Much depends, he says, on whether record labels win their appeal of a potentially precedent-setting April decision by a US federal judge who ruled Grokster and other file-swapping networks were not liable for what their downloaders are doing.
"The opinion is that they will probably win that. If they do win that, then obviously they can start encroaching on file sharing networks," he said.
Music copyright lawsuits are also flaring around Asia. Taiwan's music industry has taken legal action against two Taiwanese sites -- www.kuro.com.tw, which has about 500,000 subscribers, and www.ezpeer.com with 300,000 members.
South Korean free music site www.soribada.com, which counts 6 million members and gets about 1.5 million hits a day, is also being sued. A court told Soribada to shut its server in February but it switched to new servers and is open.
"Record companies all over the world are struggling with this," said Terence Phung, managing director of Sony Music Entertainment Singapore Pte Ltd. "It is hurting all of us. There is no solution available to stop this. It is a huge problem."
Although copyright infringement is a crime in Singapore, a 2001 government survey showed 500,000 of its four million people used the Web to download music. Internet service providers are sending letters to downloaders of pirated music on behalf of the recording industry but they do not initiate legal action.
"We encourage our customers to feed back to us on these allegations by the copyright owners.
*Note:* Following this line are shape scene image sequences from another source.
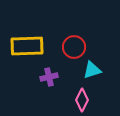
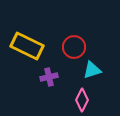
yellow rectangle: rotated 28 degrees clockwise
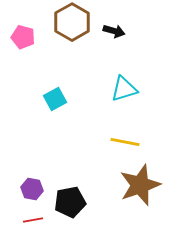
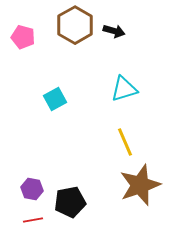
brown hexagon: moved 3 px right, 3 px down
yellow line: rotated 56 degrees clockwise
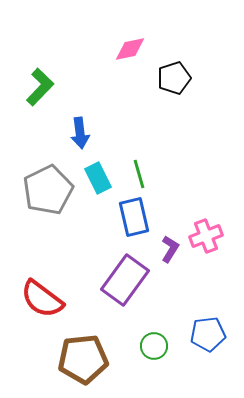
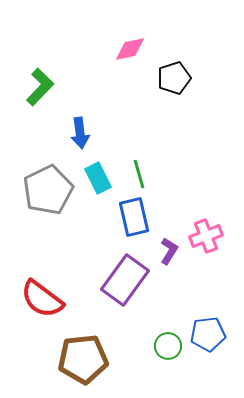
purple L-shape: moved 1 px left, 2 px down
green circle: moved 14 px right
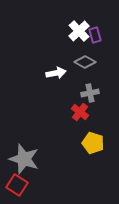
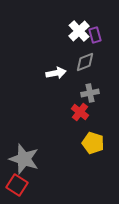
gray diamond: rotated 50 degrees counterclockwise
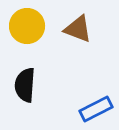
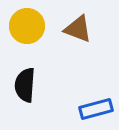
blue rectangle: rotated 12 degrees clockwise
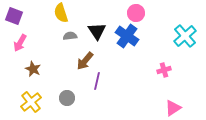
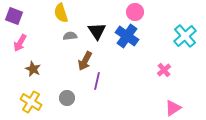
pink circle: moved 1 px left, 1 px up
brown arrow: rotated 12 degrees counterclockwise
pink cross: rotated 24 degrees counterclockwise
yellow cross: rotated 20 degrees counterclockwise
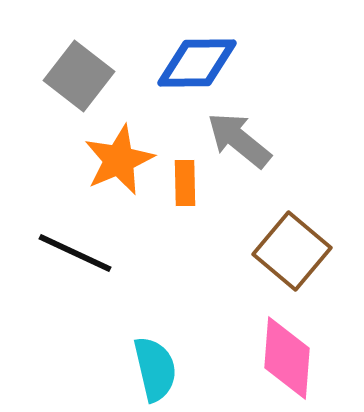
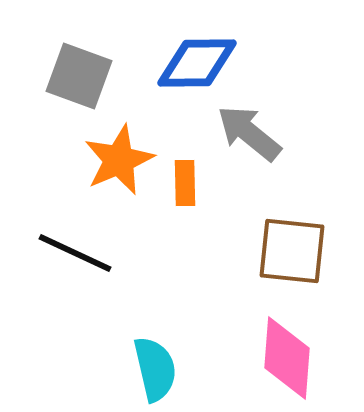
gray square: rotated 18 degrees counterclockwise
gray arrow: moved 10 px right, 7 px up
brown square: rotated 34 degrees counterclockwise
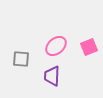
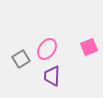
pink ellipse: moved 9 px left, 3 px down; rotated 15 degrees counterclockwise
gray square: rotated 36 degrees counterclockwise
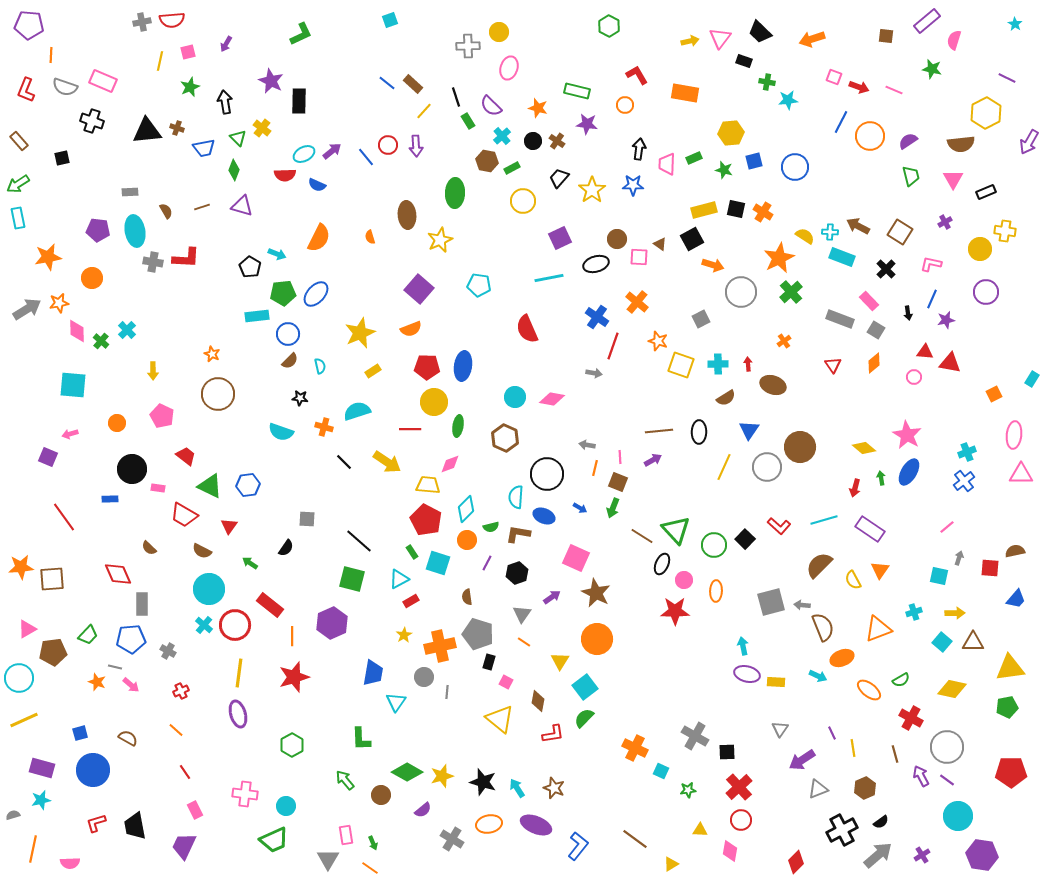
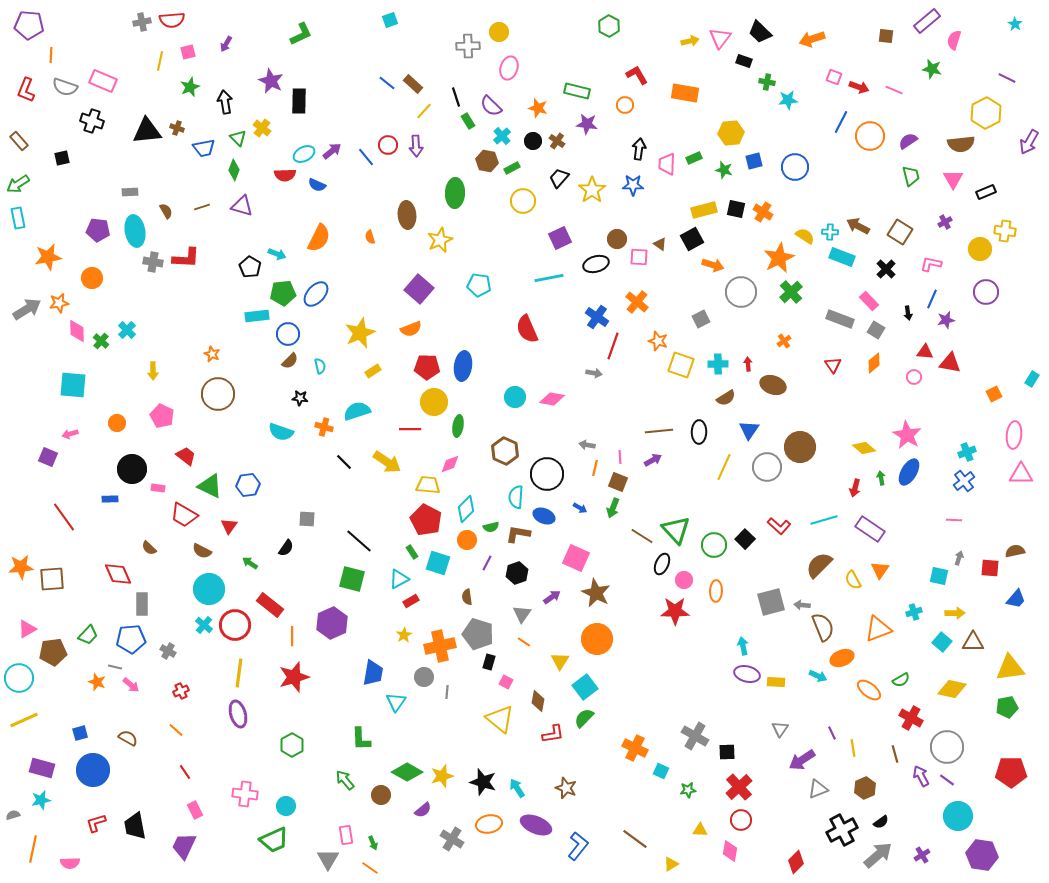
brown hexagon at (505, 438): moved 13 px down
pink line at (947, 527): moved 7 px right, 7 px up; rotated 42 degrees clockwise
brown star at (554, 788): moved 12 px right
We will then advise the copyright owners accordingly," said Mervin Wang, a spokesman at Pacific Internet Ltd, a Singapore Web service provider.
Sarronwala says the opening of Apple Computer's iTunes Music Store this year was a turning point, spurring labels into releasing quality music online. Though he doubts piracy will vanish he reckons legal online music can thrive alongside it.
As sales fall across the industry, Soundbuzz went profitable on a quarterly basis this year after growing revenues for the past four years, said Sarronwala.
Swee Wong, senior vice president at BMG International based in Sydney, said the appetite for legal music downloads in South Korea and Taiwan was growing.
"They are ahead of the game," he said. "But it's not happening as fast as I would like.
"China remains the wild west," he adds. But even if just 10 percent of China's sales are legitimate, that is still a huge market, he said. "The potential market in one city could be as big as or bigger than Hong Kong or Singapore."